(Exercise prompt) Images aside, the whole listing should be written out word for word.
#####
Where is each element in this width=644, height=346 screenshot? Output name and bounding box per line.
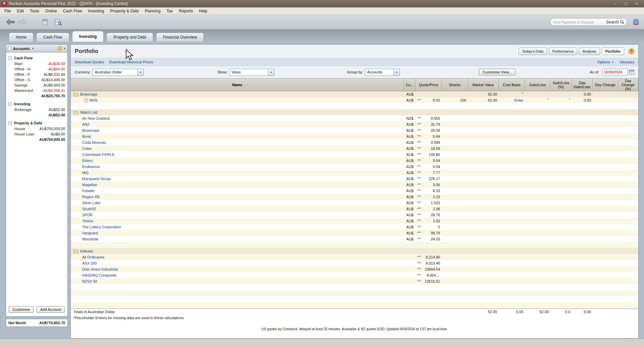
security-name[interactable]: Dow Jones Industrials [82, 267, 118, 271]
column-header-quote-price[interactable]: Quote/Price [416, 78, 442, 91]
asof-date-input[interactable] [602, 69, 628, 75]
menu-investing[interactable]: Investing [85, 8, 107, 14]
column-header-day-change[interactable]: Day Change (%) [618, 78, 638, 91]
tab-investing[interactable]: Investing [72, 31, 104, 42]
view-button-performance[interactable]: Performance [549, 48, 577, 55]
account-offset-p[interactable]: Offset - PAU$6,011.69 [6, 72, 67, 77]
column-header-name[interactable]: Name [71, 78, 404, 91]
column-header-day-gain-loss[interactable]: Day Gain/Loss [572, 78, 593, 91]
account-savings[interactable]: SavingsAU$5,000.00 [6, 82, 67, 88]
customise-view-button[interactable]: Customise View... [479, 69, 516, 75]
security-row-bluescope[interactable]: BluescopeAU$est.20.06 [71, 127, 638, 133]
security-name[interactable]: Coles [82, 147, 92, 151]
security-name[interactable]: RKN [90, 98, 97, 102]
menu-tax[interactable]: Tax [164, 8, 176, 14]
security-row-telstra[interactable]: TelstraAU$est.3.93 [71, 218, 638, 224]
security-name[interactable]: Elders [82, 159, 93, 163]
column-header-cost-basis[interactable]: Cost Basis [499, 78, 525, 91]
account-house-loan[interactable]: House LoanAU$0.00 [6, 131, 67, 137]
security-name[interactable]: NZSX 50 [82, 279, 97, 283]
glossary-link[interactable]: Glossary [620, 60, 634, 64]
tab-property-and-debt[interactable]: Property and Debt [106, 33, 153, 42]
chevron-down-icon[interactable]: ▼ [268, 69, 274, 75]
chevron-down-icon[interactable]: ▼ [393, 69, 399, 75]
security-name[interactable]: Region RE [82, 195, 100, 199]
link-download-quotes[interactable]: Download Quotes [75, 60, 104, 64]
column-header-market-value[interactable]: Market Value [468, 78, 499, 91]
back-button[interactable] [4, 17, 16, 27]
security-row-endeavour[interactable]: EndeavourAU$est.5.04 [71, 164, 638, 170]
security-row-boral[interactable]: BoralAU$est.5.64 [71, 133, 638, 139]
menu-help[interactable]: Help [196, 8, 210, 14]
column-header-cu[interactable]: Cu... [404, 78, 416, 91]
customise-button[interactable]: Customise [9, 306, 34, 313]
accounts-header[interactable]: − Accounts ▼ ▼ [6, 45, 67, 53]
link-download-historical-prices[interactable]: Download Historical Prices [109, 60, 153, 64]
security-row-rkn[interactable]: +RKNAU$est.0.5210052.00Enter**0.00 [71, 97, 638, 103]
group-name[interactable]: Brokerage [80, 92, 97, 96]
tab-financial-overview[interactable]: Financial Overview [156, 33, 204, 42]
view-button-today-s-data[interactable]: Today's Data [519, 48, 547, 55]
collapse-icon[interactable]: − [8, 121, 12, 125]
menu-file[interactable]: File [1, 8, 14, 14]
currency-select[interactable]: Australian Dollar ▼ [93, 69, 144, 76]
column-header-gain-loss[interactable]: Gain/Loss (%) [550, 78, 572, 91]
account-main[interactable]: Main-AU$38.58 [6, 61, 67, 66]
account-brokerage[interactable]: BrokerageAU$52.00 [6, 107, 67, 112]
security-row-vanguard[interactable]: VanguardAU$est.99.79 [71, 230, 638, 236]
minimize-button[interactable]: – [610, 1, 621, 7]
security-row-nasdaq-composite[interactable]: NASDAQ Compositeest.8,854.... [71, 272, 638, 278]
menu-online[interactable]: Online [42, 8, 60, 14]
help-icon[interactable]: ? [628, 48, 634, 54]
security-row-the-lottery-corporation[interactable]: The Lottery CorporationAU$est.5 [71, 224, 638, 230]
search-input[interactable] [553, 20, 604, 24]
security-row-all-ordinaries[interactable]: All Ordinariesest.8,214.80 [71, 254, 638, 260]
group-row-brokerage[interactable]: BrokerageAU$52.00*0.00 [71, 91, 638, 97]
security-name[interactable]: Endeavour [82, 165, 100, 169]
security-row-nzsx-50[interactable]: NZSX 50est.12615.51 [71, 278, 638, 284]
security-name[interactable]: Woodside [82, 237, 99, 241]
security-name[interactable]: Commbank PERLS [82, 153, 114, 157]
options-menu[interactable]: Options ▼ [597, 60, 614, 64]
chevron-down-icon[interactable]: ▼ [137, 69, 143, 75]
security-name[interactable]: Paladin [82, 189, 95, 193]
view-button-analysis[interactable]: Analysis [579, 48, 600, 55]
column-header-shares[interactable]: Shares [442, 78, 468, 91]
tab-cash-flow[interactable]: Cash Flow [36, 33, 69, 42]
security-row-silver-lake[interactable]: Silver LakeAU$est.1.525 [71, 200, 638, 206]
search-box[interactable]: Search [550, 18, 627, 26]
group-row-indexes[interactable]: Indexes [71, 248, 638, 254]
security-name[interactable]: IAG [82, 171, 89, 175]
section-cash-flow[interactable]: −Cash Flow [6, 55, 67, 61]
globe-icon[interactable] [632, 18, 640, 26]
security-row-coda-minerals[interactable]: Coda MineralsAU$est.0.099 [71, 139, 638, 146]
group-name[interactable]: Indexes [80, 249, 93, 253]
security-name[interactable]: ASX 200 [82, 261, 97, 265]
security-name[interactable]: ANZ [82, 122, 90, 126]
security-row-anz[interactable]: ANZAU$est.31.79 [71, 121, 638, 127]
security-row-asx-200[interactable]: ASX 200est.8,013.40 [71, 260, 638, 266]
show-select[interactable]: Value ▼ [229, 69, 274, 76]
security-name[interactable]: Vanguard [82, 231, 98, 235]
security-name[interactable]: All Ordinaries [82, 255, 104, 259]
maximize-button[interactable]: □ [621, 1, 631, 7]
view-button-portfolio[interactable]: Portfolio [602, 48, 624, 55]
security-row-paladin[interactable]: PaladinAU$est.8.33 [71, 188, 638, 194]
expand-icon[interactable]: + [84, 99, 88, 102]
close-button[interactable]: × [631, 1, 642, 7]
security-row-region-re[interactable]: Region REAU$est.2.23 [71, 194, 638, 200]
security-row-spdr[interactable]: SPDRAU$est.28.76 [71, 212, 638, 218]
groupby-select[interactable]: Accounts ▼ [365, 69, 400, 76]
group-name[interactable]: Watch List [80, 110, 97, 114]
collapse-accounts-icon[interactable]: − [8, 47, 11, 50]
security-row-magellan[interactable]: MagellanAU$est.3.06 [71, 182, 638, 188]
security-row-dow-jones-industrials[interactable]: Dow Jones Industrialsest.23664.64 [71, 266, 638, 272]
menu-tools[interactable]: Tools [27, 8, 42, 14]
menu-property-debt[interactable]: Property & Debt [107, 8, 142, 14]
group-row-watch-list[interactable]: Watch List [71, 109, 638, 115]
column-header-day-change[interactable]: Day Change [593, 78, 618, 91]
chevron-down-icon[interactable]: ▼ [63, 47, 66, 50]
security-row-iag[interactable]: IAGAU$est.7.77 [71, 170, 638, 176]
add-account-button[interactable]: Add Account [37, 306, 65, 313]
security-row-elders[interactable]: EldersAU$est.9.04 [71, 158, 638, 164]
#####
(Response for this exercise)
Where is each element in this width=644, height=346 screenshot? Output name and bounding box per line.
security-name[interactable]: Dow Jones Industrials [82, 267, 118, 271]
column-header-quote-price[interactable]: Quote/Price [416, 78, 442, 91]
asof-date-input[interactable] [602, 69, 628, 75]
menu-investing[interactable]: Investing [85, 8, 107, 14]
column-header-day-change[interactable]: Day Change (%) [618, 78, 638, 91]
tab-investing[interactable]: Investing [72, 31, 104, 42]
view-button-performance[interactable]: Performance [549, 48, 577, 55]
account-offset-p[interactable]: Offset - PAU$6,011.69 [6, 72, 67, 77]
column-header-name[interactable]: Name [71, 78, 404, 91]
column-header-day-gain-loss[interactable]: Day Gain/Loss [572, 78, 593, 91]
account-savings[interactable]: SavingsAU$5,000.00 [6, 82, 67, 88]
customise-view-button[interactable]: Customise View... [479, 69, 516, 75]
security-row-bluescope[interactable]: BluescopeAU$est.20.06 [71, 127, 638, 133]
security-name[interactable]: Coles [82, 147, 92, 151]
security-name[interactable]: RKN [90, 98, 97, 102]
menu-tax[interactable]: Tax [164, 8, 176, 14]
security-row-telstra[interactable]: TelstraAU$est.3.93 [71, 218, 638, 224]
security-name[interactable]: Elders [82, 159, 93, 163]
column-header-cost-basis[interactable]: Cost Basis [499, 78, 525, 91]
account-house-loan[interactable]: House LoanAU$0.00 [6, 131, 67, 137]
security-name[interactable]: NZSX 50 [82, 279, 97, 283]
glossary-link[interactable]: Glossary [620, 60, 634, 64]
tab-property-and-debt[interactable]: Property and Debt [106, 33, 153, 42]
chevron-down-icon[interactable]: ▼ [268, 69, 274, 75]
chevron-down-icon[interactable]: ▼ [393, 69, 399, 75]
security-name[interactable]: Region RE [82, 195, 100, 199]
link-download-quotes[interactable]: Download Quotes [75, 60, 104, 64]
column-header-market-value[interactable]: Market Value [468, 78, 499, 91]
back-button[interactable] [4, 17, 16, 27]
security-row-endeavour[interactable]: EndeavourAU$est.5.04 [71, 164, 638, 170]
security-row-boral[interactable]: BoralAU$est.5.64 [71, 133, 638, 139]
menu-help[interactable]: Help [196, 8, 210, 14]
column-header-cu[interactable]: Cu... [404, 78, 416, 91]
customise-button[interactable]: Customise [9, 306, 34, 313]
accounts-header[interactable]: − Accounts ▼ ▼ [6, 45, 67, 53]
link-download-historical-prices[interactable]: Download Historical Prices [109, 60, 153, 64]
security-row-rkn[interactable]: +RKNAU$est.0.5210052.00Enter**0.00 [71, 97, 638, 103]
group-name[interactable]: Brokerage [80, 92, 97, 96]
tab-financial-overview[interactable]: Financial Overview [156, 33, 204, 42]
view-button-today-s-data[interactable]: Today's Data [519, 48, 547, 55]
collapse-icon[interactable]: − [8, 121, 12, 125]
menu-file[interactable]: File [1, 8, 14, 14]
currency-select[interactable]: Australian Dollar ▼ [93, 69, 144, 76]
column-header-gain-loss[interactable]: Gain/Loss (%) [550, 78, 572, 91]
account-main[interactable]: Main-AU$38.58 [6, 61, 67, 66]
account-brokerage[interactable]: BrokerageAU$52.00 [6, 107, 67, 112]
security-row-vanguard[interactable]: VanguardAU$est.99.79 [71, 230, 638, 236]
minimize-button[interactable]: – [610, 1, 621, 7]
security-row-nasdaq-composite[interactable]: NASDAQ Compositeest.8,854.... [71, 272, 638, 278]
menu-online[interactable]: Online [42, 8, 60, 14]
help-icon[interactable]: ? [628, 48, 634, 54]
security-row-the-lottery-corporation[interactable]: The Lottery CorporationAU$est.5 [71, 224, 638, 230]
search-input[interactable] [553, 20, 604, 24]
security-row-all-ordinaries[interactable]: All Ordinariesest.8,214.80 [71, 254, 638, 260]
group-row-brokerage[interactable]: BrokerageAU$52.00*0.00 [71, 91, 638, 97]
security-name[interactable]: Endeavour [82, 165, 100, 169]
security-row-nzsx-50[interactable]: NZSX 50est.12615.51 [71, 278, 638, 284]
security-name[interactable]: Woodside [82, 237, 99, 241]
security-name[interactable]: Commbank PERLS [82, 153, 114, 157]
options-menu[interactable]: Options ▼ [597, 60, 614, 64]
chevron-down-icon[interactable]: ▼ [137, 69, 143, 75]
security-name[interactable]: Paladin [82, 189, 95, 193]
view-button-analysis[interactable]: Analysis [579, 48, 600, 55]
column-header-shares[interactable]: Shares [442, 78, 468, 91]
tab-cash-flow[interactable]: Cash Flow [36, 33, 69, 42]
security-row-silver-lake[interactable]: Silver LakeAU$est.1.525 [71, 200, 638, 206]
search-box[interactable]: Search [550, 18, 627, 26]
group-row-indexes[interactable]: Indexes [71, 248, 638, 254]
security-name[interactable]: IAG [82, 171, 89, 175]
section-cash-flow[interactable]: −Cash Flow [6, 55, 67, 61]
globe-icon[interactable] [632, 18, 640, 26]
security-row-coda-minerals[interactable]: Coda MineralsAU$est.0.099 [71, 139, 638, 146]
group-name[interactable]: Indexes [80, 249, 93, 253]
security-name[interactable]: ASX 200 [82, 261, 97, 265]
security-name[interactable]: ANZ [82, 122, 90, 126]
security-row-anz[interactable]: ANZAU$est.31.79 [71, 121, 638, 127]
security-row-asx-200[interactable]: ASX 200est.8,013.40 [71, 260, 638, 266]
show-select[interactable]: Value ▼ [229, 69, 274, 76]
security-name[interactable]: Vanguard [82, 231, 98, 235]
security-name[interactable]: All Ordinaries [82, 255, 104, 259]
maximize-button[interactable]: □ [621, 1, 631, 7]
view-button-portfolio[interactable]: Portfolio [602, 48, 624, 55]
security-row-paladin[interactable]: PaladinAU$est.8.33 [71, 188, 638, 194]
expand-icon[interactable]: + [84, 99, 88, 102]
close-button[interactable]: × [631, 1, 642, 7]
security-row-region-re[interactable]: Region REAU$est.2.23 [71, 194, 638, 200]
security-row-spdr[interactable]: SPDRAU$est.28.76 [71, 212, 638, 218]
groupby-select[interactable]: Accounts ▼ [365, 69, 400, 76]
group-name[interactable]: Watch List [80, 110, 97, 114]
collapse-accounts-icon[interactable]: − [8, 47, 11, 50]
security-row-magellan[interactable]: MagellanAU$est.3.06 [71, 182, 638, 188]
security-row-dow-jones-industrials[interactable]: Dow Jones Industrialsest.23664.64 [71, 266, 638, 272]
menu-tools[interactable]: Tools [27, 8, 42, 14]
menu-property-debt[interactable]: Property & Debt [107, 8, 142, 14]
group-row-watch-list[interactable]: Watch List [71, 109, 638, 115]
column-header-day-change[interactable]: Day Change [593, 78, 618, 91]
chevron-down-icon[interactable]: ▼ [63, 47, 66, 50]
security-row-iag[interactable]: IAGAU$est.7.77 [71, 170, 638, 176]
add-account-button[interactable]: Add Account [37, 306, 65, 313]
security-row-elders[interactable]: EldersAU$est.9.04 [71, 158, 638, 164]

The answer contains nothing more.